═════ RECORDS SUPPLIED ═════

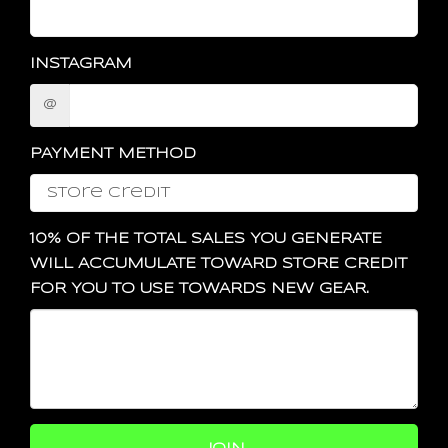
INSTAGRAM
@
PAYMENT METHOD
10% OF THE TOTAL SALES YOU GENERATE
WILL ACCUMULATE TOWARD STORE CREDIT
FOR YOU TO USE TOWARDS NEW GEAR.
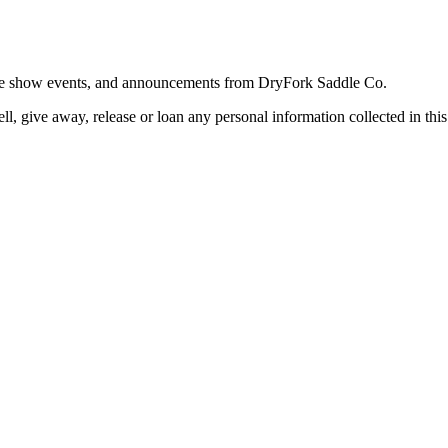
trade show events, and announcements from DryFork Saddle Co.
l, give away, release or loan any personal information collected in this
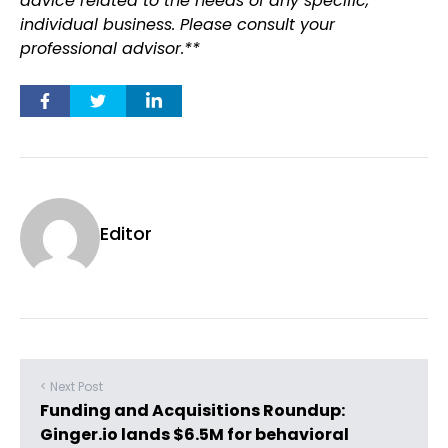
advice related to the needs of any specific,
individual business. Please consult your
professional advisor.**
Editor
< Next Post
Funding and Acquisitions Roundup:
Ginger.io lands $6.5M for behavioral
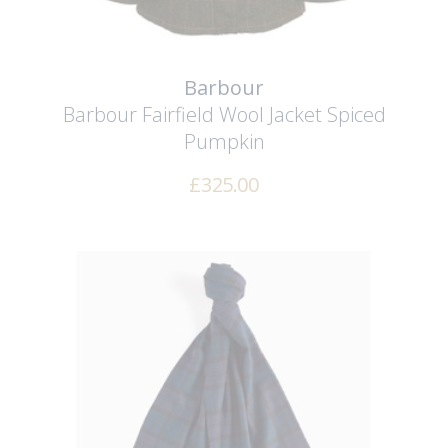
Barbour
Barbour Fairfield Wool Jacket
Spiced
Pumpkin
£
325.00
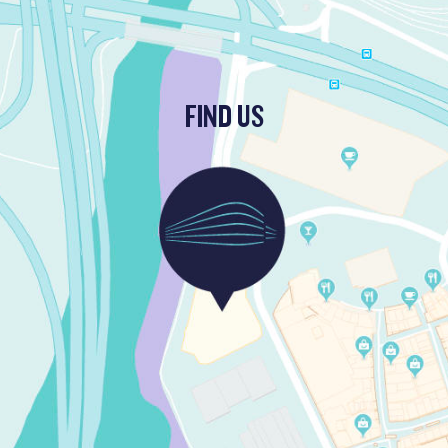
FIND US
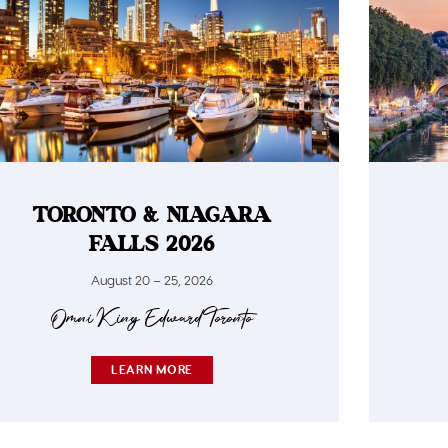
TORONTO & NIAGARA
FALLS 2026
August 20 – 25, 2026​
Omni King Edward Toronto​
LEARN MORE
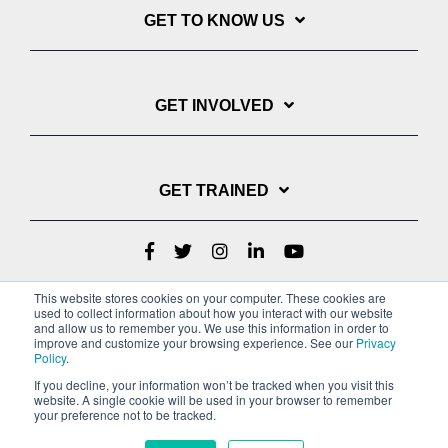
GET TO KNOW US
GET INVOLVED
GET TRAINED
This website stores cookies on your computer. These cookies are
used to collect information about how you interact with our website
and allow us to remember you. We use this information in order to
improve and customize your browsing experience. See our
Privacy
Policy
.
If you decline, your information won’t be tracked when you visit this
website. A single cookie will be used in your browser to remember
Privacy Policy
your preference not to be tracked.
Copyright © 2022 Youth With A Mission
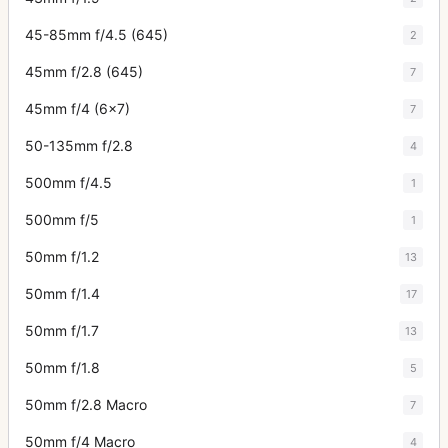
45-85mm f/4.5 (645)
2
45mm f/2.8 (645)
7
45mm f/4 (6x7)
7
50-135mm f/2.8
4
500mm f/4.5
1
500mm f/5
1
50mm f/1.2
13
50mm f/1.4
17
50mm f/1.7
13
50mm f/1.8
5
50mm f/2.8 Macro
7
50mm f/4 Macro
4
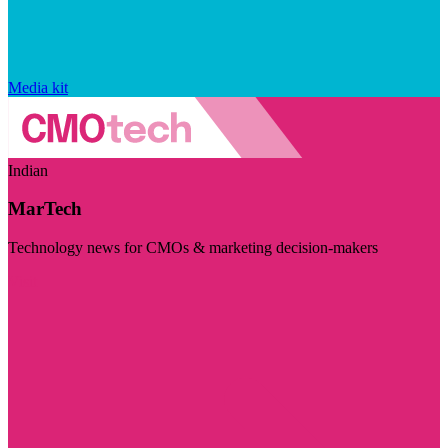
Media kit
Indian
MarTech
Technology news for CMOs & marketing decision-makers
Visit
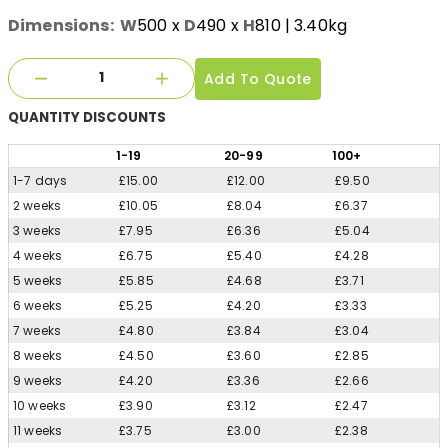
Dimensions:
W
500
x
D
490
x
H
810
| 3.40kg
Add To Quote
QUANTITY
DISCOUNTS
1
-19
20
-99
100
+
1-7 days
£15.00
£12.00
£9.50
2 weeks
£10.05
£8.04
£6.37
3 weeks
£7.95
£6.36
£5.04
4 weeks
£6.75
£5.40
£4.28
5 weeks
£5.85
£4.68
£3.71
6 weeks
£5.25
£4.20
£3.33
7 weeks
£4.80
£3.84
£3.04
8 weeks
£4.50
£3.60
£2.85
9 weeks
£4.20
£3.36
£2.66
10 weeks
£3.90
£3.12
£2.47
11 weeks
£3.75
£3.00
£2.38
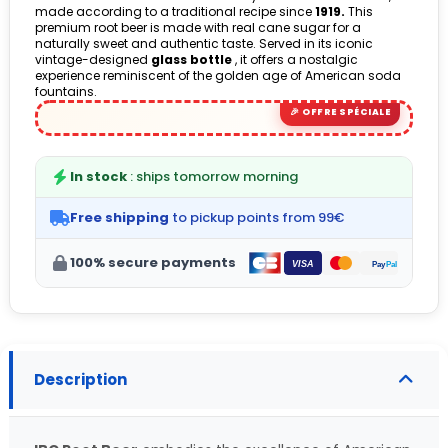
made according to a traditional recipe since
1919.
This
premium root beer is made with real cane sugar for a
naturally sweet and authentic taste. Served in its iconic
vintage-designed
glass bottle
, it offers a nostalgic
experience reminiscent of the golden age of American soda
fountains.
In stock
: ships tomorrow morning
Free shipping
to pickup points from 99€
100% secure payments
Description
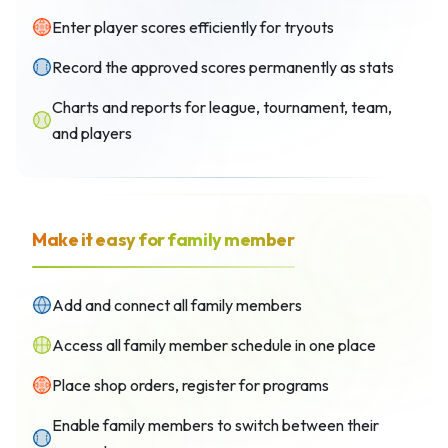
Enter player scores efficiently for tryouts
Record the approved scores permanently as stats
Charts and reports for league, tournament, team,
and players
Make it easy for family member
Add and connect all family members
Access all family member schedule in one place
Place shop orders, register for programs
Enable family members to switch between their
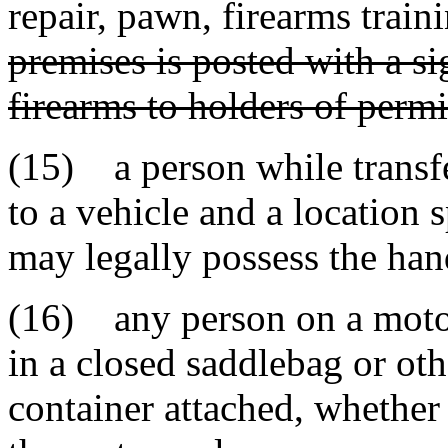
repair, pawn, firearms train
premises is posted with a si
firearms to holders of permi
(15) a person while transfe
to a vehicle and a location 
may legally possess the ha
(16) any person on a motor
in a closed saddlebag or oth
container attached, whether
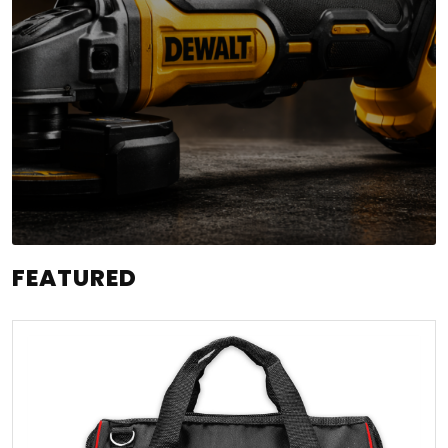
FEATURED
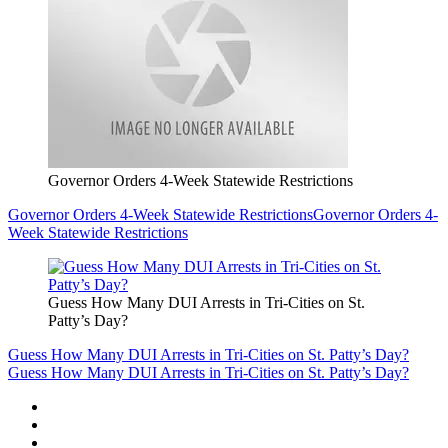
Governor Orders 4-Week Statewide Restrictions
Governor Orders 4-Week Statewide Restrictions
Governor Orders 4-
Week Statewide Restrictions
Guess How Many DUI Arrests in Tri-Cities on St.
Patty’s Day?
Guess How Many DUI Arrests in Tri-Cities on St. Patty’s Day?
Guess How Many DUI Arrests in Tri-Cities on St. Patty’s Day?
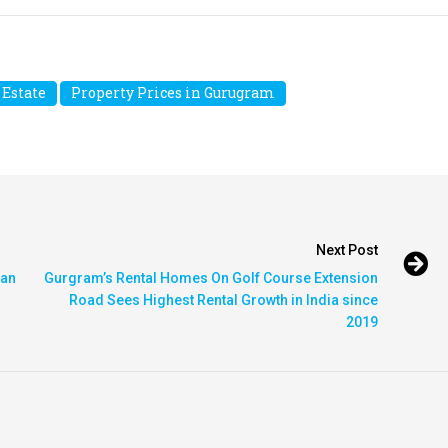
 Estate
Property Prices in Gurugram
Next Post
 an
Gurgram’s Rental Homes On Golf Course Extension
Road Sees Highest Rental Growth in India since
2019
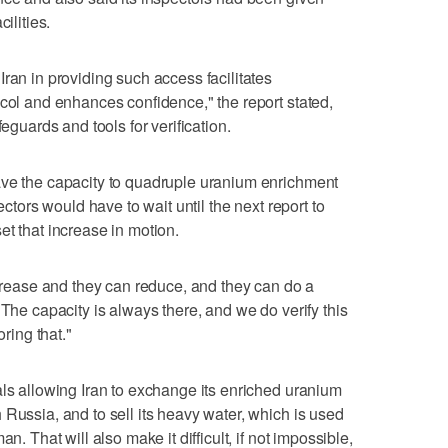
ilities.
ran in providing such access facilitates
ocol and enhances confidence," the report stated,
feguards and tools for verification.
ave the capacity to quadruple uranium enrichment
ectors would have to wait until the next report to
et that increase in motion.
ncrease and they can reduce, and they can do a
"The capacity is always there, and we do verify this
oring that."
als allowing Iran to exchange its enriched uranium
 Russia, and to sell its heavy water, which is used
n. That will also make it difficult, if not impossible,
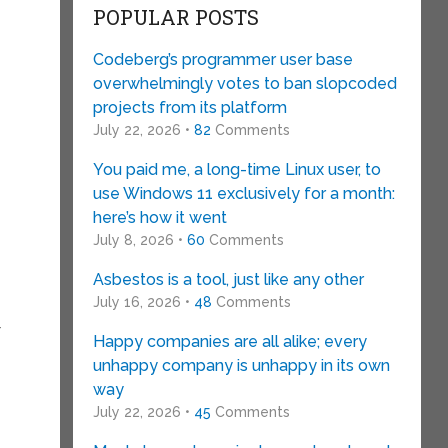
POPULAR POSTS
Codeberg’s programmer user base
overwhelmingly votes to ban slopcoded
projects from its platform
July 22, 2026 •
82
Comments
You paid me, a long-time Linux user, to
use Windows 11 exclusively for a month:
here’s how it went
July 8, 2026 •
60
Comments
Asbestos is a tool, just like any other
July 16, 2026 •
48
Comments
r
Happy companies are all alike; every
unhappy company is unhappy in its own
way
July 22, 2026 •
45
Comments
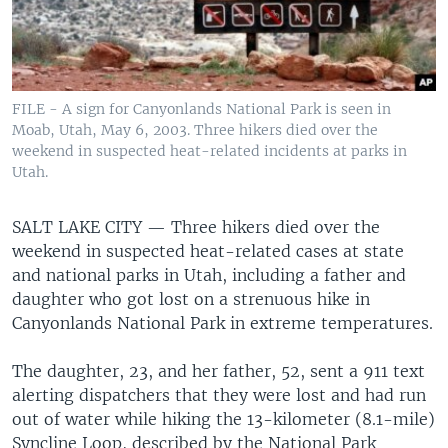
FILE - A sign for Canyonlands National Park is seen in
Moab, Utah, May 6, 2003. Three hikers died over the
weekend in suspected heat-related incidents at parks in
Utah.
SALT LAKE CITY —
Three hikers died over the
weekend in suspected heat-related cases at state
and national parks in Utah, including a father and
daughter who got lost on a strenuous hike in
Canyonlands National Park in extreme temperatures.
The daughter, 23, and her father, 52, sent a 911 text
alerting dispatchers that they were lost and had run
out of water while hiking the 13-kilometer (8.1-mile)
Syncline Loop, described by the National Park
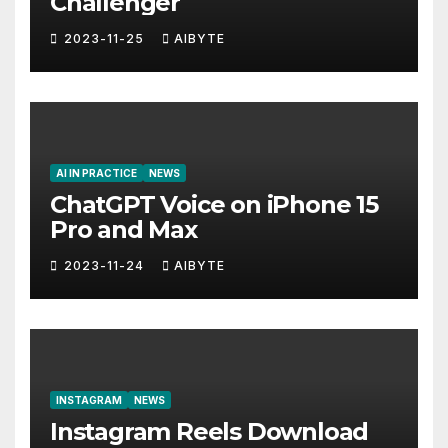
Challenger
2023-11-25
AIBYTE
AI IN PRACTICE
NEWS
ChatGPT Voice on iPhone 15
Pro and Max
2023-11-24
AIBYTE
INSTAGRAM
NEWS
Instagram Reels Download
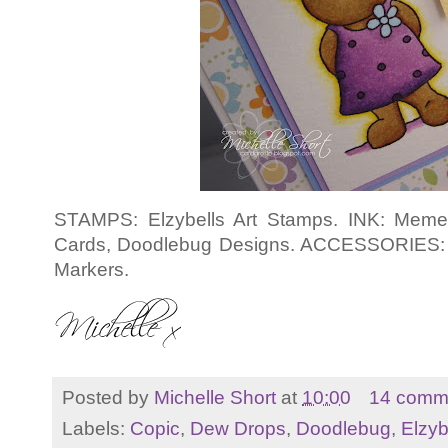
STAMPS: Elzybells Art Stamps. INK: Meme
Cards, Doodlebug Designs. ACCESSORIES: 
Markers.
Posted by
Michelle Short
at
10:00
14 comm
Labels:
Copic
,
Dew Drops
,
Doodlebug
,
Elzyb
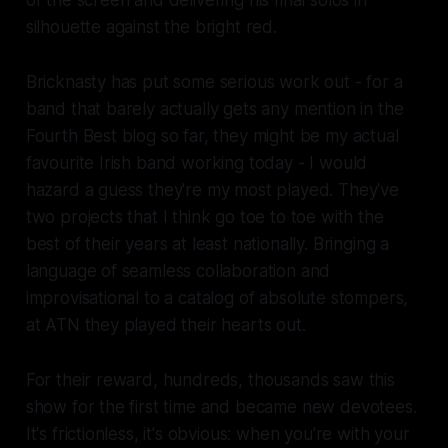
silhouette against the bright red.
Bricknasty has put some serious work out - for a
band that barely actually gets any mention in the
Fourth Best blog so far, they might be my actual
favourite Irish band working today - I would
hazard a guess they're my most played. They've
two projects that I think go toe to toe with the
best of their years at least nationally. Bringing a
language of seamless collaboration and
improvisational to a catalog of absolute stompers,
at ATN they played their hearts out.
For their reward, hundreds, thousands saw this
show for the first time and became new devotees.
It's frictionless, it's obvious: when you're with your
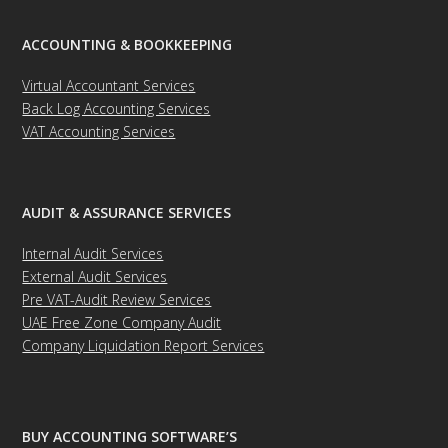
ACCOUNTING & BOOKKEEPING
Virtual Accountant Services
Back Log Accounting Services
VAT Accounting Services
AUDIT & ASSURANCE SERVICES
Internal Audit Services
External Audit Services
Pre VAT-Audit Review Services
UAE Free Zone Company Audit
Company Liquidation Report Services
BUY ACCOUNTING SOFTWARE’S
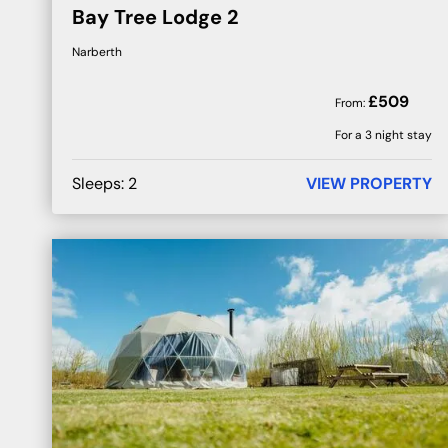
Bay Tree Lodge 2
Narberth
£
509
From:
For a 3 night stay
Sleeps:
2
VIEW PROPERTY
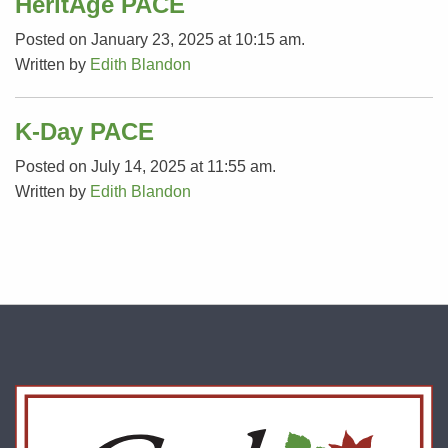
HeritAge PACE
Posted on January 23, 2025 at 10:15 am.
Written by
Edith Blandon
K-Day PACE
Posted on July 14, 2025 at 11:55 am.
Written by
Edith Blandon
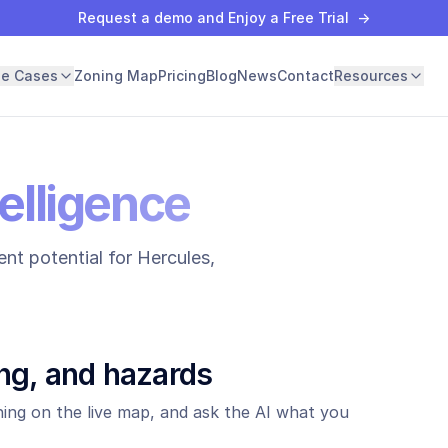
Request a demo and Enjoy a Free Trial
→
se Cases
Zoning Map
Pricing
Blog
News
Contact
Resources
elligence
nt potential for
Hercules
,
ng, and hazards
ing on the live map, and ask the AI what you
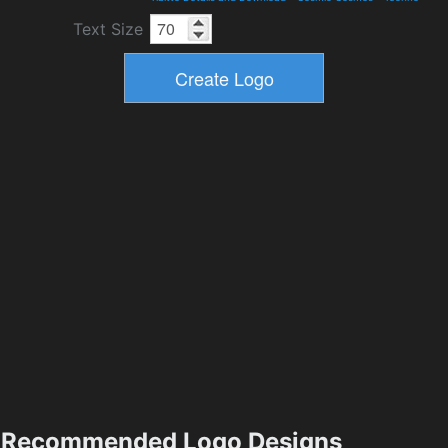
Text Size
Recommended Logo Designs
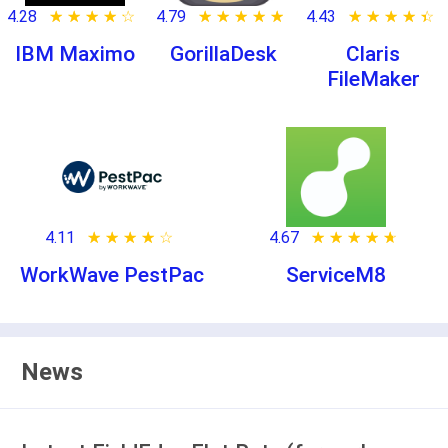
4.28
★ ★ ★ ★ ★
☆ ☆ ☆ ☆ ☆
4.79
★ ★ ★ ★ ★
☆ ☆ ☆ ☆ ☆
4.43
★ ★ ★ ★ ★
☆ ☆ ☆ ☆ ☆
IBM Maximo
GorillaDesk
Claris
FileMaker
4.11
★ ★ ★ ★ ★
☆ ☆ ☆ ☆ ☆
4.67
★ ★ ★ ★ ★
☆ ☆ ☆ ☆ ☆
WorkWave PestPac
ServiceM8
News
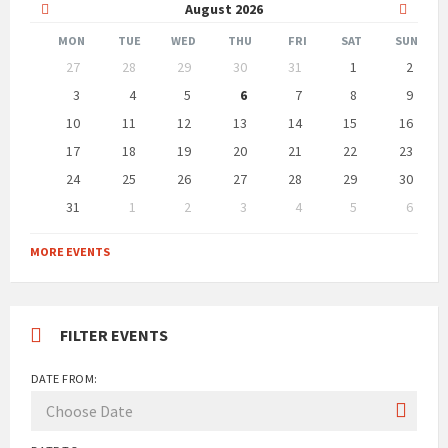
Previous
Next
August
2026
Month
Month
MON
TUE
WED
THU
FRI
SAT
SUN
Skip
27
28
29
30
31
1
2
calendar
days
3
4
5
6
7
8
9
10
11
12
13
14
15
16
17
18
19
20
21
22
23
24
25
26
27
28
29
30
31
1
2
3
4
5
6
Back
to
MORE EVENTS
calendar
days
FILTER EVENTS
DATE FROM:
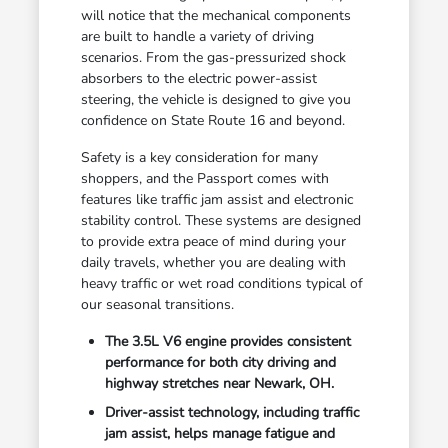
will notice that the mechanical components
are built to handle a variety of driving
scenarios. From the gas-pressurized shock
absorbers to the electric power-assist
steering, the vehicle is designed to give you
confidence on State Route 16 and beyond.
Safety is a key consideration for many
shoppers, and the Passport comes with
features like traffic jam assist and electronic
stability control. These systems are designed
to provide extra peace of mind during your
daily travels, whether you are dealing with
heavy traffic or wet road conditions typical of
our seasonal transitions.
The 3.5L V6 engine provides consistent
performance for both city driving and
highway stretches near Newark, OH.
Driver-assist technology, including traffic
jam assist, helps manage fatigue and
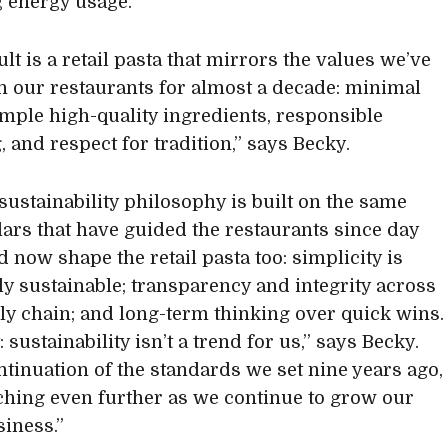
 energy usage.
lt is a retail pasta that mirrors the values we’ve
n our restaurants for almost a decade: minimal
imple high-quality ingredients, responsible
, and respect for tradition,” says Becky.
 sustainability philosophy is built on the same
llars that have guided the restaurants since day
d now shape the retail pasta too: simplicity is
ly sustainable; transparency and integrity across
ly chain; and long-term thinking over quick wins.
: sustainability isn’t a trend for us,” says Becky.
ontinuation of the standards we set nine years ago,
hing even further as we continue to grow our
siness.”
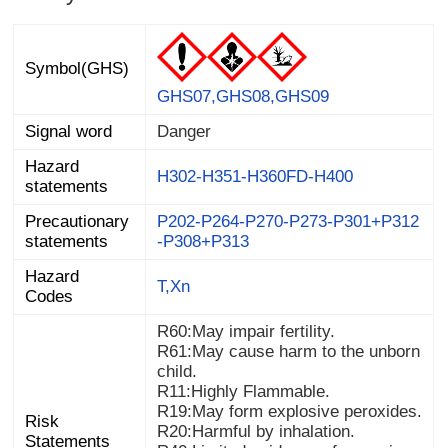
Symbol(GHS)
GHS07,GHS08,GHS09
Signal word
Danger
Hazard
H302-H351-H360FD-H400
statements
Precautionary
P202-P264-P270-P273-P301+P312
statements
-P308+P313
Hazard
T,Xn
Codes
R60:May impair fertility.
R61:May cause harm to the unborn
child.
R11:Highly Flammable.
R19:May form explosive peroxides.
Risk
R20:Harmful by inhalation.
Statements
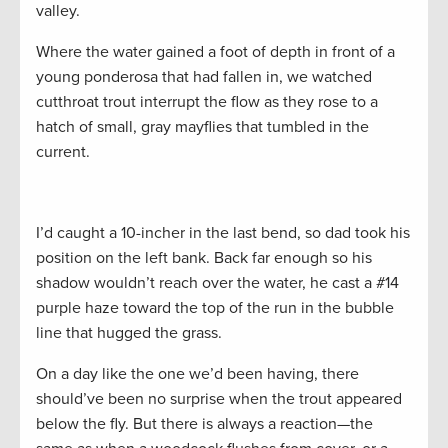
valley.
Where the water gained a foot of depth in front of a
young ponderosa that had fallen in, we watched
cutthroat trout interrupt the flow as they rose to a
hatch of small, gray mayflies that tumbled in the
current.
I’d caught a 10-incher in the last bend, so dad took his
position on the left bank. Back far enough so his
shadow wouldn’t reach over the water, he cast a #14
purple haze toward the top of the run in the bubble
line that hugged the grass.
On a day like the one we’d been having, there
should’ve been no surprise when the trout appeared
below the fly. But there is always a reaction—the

═════

WHAT TO PRODUCE.
Retyping should start at the first line of the data above and stop after the line with "and allow us", and no picture should be included.

ANSWER SECTION.
INSTAGRAM
@
PAYMENT METHOD
10% OF THE TOTAL SALES YOU GENERATE
WILL ACCUMULATE TOWARD STORE CREDIT
FOR YOU TO USE TOWARDS NEW GEAR.
trade show events, and announcements from DryFork Saddle Co.
l, give away, release or loan any personal information collected in this
advice related to the needs of any specific,
individual business. Please consult your
professional advisor.**
Editor
< Next Post
Funding and Acquisitions Roundup:
Ginger.io lands $6.5M for behavioral
Barbour
Barbour Fairfield Wool Jacket
Spiced
Pumpkin
£
325.00
FIND US
TORONTO & NIAGARA
FALLS 2026
August 20 – 25, 2026​
Omni King Edward Toronto​
LEARN MORE
GET TO KNOW US
GET INVOLVED
GET TRAINED
This website stores cookies on your computer. These cookies are
used to collect information about how you interact with our website
and allow us to remember you. We use this information in order to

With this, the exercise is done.